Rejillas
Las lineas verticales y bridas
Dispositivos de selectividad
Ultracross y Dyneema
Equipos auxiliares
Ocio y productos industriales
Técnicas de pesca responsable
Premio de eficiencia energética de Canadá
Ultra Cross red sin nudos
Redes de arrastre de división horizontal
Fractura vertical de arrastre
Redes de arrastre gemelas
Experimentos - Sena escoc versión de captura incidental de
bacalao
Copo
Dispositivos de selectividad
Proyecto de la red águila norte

--*--

**EXERCISE**
Exactly as they stand above, repeat all the records.

**RESULT FOR THIS EXERCISE**
Rejillas
Las lineas verticales y bridas
Dispositivos de selectividad
Ultracross y Dyneema
Equipos auxiliares
Ocio y productos industriales
Técnicas de pesca responsable
Premio de eficiencia energética de Canadá
Ultra Cross red sin nudos
Redes de arrastre de división horizontal
Fractura vertical de arrastre
Redes de arrastre gemelas
Experimentos - Sena escoc versión de captura incidental de
bacalao
Copo
Dispositivos de selectividad
Proyecto de la red águila norte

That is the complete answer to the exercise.